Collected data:
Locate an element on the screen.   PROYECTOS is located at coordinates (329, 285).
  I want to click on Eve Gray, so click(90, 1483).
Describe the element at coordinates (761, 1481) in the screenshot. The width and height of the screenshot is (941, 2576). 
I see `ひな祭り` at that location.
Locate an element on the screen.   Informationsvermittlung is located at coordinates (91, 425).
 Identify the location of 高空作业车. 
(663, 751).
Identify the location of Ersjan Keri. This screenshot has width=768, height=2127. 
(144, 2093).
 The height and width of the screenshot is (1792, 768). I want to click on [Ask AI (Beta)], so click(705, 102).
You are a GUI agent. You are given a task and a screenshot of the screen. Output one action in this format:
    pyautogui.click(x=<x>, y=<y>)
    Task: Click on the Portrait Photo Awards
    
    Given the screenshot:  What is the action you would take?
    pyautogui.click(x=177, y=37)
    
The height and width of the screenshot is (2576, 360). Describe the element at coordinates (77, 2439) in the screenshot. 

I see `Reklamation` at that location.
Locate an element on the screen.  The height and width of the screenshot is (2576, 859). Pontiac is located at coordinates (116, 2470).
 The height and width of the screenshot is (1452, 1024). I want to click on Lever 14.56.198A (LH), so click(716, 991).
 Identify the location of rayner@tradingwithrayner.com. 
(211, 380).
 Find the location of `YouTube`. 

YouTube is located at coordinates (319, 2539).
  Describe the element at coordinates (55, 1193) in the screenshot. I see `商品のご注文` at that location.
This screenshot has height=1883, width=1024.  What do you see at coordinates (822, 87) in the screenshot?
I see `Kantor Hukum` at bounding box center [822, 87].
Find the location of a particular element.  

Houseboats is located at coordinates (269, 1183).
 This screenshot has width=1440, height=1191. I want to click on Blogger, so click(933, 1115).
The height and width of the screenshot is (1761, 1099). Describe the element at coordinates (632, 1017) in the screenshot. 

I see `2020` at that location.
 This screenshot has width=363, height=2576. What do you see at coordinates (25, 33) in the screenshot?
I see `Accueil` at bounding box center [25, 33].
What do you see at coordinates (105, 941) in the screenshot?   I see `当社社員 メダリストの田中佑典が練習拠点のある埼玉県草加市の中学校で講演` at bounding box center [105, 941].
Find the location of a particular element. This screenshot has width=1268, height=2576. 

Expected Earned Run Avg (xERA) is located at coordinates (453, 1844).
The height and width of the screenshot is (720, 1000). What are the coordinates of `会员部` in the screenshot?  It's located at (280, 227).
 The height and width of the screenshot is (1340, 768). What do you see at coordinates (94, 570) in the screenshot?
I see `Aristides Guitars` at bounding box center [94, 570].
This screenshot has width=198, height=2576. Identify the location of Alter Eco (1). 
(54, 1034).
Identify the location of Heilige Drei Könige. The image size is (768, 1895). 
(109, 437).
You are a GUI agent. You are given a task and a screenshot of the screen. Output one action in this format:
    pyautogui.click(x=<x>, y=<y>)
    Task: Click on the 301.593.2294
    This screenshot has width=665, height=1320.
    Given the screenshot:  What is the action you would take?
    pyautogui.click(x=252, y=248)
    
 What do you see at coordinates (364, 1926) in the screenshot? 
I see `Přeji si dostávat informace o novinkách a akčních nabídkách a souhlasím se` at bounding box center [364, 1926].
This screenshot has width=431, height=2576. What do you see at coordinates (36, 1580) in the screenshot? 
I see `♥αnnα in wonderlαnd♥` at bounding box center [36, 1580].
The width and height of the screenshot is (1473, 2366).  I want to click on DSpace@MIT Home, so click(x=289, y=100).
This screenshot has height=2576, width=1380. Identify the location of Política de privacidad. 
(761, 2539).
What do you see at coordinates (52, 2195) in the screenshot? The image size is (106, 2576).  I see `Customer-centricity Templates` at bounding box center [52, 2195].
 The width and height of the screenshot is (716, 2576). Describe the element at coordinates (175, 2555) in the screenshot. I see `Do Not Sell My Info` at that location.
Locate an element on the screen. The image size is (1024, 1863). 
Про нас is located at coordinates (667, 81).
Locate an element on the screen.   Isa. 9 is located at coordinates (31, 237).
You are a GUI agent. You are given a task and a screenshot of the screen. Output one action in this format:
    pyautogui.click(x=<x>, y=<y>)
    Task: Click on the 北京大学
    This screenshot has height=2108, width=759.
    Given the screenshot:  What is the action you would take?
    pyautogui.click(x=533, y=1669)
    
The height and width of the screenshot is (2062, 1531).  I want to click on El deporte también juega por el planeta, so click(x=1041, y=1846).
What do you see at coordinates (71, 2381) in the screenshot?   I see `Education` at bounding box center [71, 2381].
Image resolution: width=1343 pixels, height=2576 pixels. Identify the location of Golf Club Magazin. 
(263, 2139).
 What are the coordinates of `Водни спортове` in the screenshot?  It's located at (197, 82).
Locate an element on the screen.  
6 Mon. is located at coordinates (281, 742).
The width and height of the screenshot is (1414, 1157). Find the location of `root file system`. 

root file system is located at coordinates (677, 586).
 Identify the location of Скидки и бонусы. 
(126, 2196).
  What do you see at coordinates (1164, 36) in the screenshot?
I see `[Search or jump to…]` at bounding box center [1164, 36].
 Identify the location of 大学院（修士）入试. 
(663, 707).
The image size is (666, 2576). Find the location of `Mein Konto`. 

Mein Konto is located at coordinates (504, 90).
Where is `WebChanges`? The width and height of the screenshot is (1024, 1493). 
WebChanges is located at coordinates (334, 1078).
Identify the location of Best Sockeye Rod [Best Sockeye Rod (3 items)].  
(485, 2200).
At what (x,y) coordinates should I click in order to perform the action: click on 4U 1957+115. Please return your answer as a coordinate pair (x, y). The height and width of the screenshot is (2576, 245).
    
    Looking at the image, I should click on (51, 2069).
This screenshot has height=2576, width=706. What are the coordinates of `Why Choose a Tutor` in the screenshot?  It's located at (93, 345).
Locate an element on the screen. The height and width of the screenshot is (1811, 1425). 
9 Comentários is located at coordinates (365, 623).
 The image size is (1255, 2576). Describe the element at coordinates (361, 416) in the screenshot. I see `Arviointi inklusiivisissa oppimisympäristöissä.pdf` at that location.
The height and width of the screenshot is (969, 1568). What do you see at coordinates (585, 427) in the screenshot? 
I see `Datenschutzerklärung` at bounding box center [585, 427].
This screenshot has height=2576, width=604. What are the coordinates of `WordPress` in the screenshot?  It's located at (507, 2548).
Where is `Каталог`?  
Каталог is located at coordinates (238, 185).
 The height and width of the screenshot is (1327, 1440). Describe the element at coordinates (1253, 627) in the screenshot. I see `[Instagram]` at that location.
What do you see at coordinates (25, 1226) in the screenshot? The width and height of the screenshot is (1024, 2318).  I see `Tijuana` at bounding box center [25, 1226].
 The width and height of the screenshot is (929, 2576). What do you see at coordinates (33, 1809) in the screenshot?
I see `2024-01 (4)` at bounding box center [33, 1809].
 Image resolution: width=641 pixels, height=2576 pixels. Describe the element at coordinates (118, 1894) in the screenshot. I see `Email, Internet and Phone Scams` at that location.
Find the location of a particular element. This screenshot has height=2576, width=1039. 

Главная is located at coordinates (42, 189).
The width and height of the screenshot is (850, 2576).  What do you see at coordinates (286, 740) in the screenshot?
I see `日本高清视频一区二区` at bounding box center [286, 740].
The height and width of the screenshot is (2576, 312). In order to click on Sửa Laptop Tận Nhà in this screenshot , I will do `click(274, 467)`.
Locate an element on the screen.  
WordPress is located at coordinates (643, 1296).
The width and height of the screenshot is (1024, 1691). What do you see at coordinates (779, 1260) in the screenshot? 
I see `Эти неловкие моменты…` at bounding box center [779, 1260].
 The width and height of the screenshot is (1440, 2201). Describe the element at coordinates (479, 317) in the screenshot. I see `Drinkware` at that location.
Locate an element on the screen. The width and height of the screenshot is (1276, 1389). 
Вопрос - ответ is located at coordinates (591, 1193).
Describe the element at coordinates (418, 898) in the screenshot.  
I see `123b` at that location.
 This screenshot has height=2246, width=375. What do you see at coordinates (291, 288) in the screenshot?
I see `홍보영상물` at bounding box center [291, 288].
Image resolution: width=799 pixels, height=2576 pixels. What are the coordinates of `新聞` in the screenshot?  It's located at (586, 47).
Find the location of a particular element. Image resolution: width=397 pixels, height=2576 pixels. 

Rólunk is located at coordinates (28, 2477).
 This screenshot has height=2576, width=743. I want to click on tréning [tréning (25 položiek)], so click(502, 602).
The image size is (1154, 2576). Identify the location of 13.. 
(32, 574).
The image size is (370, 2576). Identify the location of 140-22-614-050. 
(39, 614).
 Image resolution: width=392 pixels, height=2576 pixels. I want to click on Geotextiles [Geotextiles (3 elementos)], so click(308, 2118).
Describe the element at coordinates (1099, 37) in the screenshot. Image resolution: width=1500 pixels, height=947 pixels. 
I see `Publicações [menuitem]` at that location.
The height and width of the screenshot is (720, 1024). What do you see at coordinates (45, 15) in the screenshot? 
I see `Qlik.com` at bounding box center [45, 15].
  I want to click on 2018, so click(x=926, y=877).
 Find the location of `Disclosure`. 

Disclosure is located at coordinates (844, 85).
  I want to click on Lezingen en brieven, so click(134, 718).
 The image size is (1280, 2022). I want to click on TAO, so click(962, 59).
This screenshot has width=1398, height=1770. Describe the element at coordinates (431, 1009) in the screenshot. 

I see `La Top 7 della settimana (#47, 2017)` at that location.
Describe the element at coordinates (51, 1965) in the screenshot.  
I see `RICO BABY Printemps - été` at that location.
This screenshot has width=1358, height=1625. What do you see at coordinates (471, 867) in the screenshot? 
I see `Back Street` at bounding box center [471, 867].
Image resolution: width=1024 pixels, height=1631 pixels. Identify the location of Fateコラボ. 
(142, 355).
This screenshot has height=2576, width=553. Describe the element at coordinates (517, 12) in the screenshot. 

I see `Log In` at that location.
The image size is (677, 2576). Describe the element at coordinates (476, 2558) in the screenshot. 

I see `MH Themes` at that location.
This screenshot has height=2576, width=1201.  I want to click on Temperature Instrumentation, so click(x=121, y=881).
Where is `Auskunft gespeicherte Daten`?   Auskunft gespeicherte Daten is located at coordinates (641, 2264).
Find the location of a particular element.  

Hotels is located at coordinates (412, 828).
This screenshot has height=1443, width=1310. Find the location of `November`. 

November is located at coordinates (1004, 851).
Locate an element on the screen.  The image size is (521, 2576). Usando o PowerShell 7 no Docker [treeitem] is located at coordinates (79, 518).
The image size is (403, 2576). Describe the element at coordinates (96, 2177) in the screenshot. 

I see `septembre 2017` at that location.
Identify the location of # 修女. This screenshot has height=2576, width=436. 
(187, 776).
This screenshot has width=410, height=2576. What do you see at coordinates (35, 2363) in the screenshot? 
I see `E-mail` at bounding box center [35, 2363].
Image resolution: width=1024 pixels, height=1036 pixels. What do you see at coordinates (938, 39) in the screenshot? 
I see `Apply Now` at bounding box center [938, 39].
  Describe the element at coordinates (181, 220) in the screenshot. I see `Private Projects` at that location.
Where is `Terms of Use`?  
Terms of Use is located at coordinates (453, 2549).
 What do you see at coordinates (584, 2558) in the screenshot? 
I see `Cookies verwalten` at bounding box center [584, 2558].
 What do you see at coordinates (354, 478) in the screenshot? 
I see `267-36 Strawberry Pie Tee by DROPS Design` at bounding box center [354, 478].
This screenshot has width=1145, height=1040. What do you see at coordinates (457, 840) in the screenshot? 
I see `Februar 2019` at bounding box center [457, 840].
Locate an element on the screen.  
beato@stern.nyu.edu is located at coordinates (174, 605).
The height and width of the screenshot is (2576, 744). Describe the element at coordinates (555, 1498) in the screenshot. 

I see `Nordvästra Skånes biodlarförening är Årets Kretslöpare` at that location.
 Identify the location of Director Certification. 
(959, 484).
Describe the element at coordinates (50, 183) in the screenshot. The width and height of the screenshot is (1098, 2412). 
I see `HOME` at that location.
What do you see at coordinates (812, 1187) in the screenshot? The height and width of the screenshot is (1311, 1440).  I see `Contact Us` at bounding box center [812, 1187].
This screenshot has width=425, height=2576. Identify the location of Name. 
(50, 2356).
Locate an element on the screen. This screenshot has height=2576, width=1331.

> _Exercise requirements_
Would you retype exactly the lines above, from the line with "This screenshot has height=2108, width=759." to the line with "What do you see at coordinates (71, 2381)", with both end lines kept and nothing more?

> _Result_
    This screenshot has height=2108, width=759.
    Given the screenshot:  What is the action you would take?
    pyautogui.click(x=533, y=1669)
    
The height and width of the screenshot is (2062, 1531).  I want to click on El deporte también juega por el planeta, so click(x=1041, y=1846).
What do you see at coordinates (71, 2381) in the screenshot?   I see `Education` at bounding box center [71, 2381].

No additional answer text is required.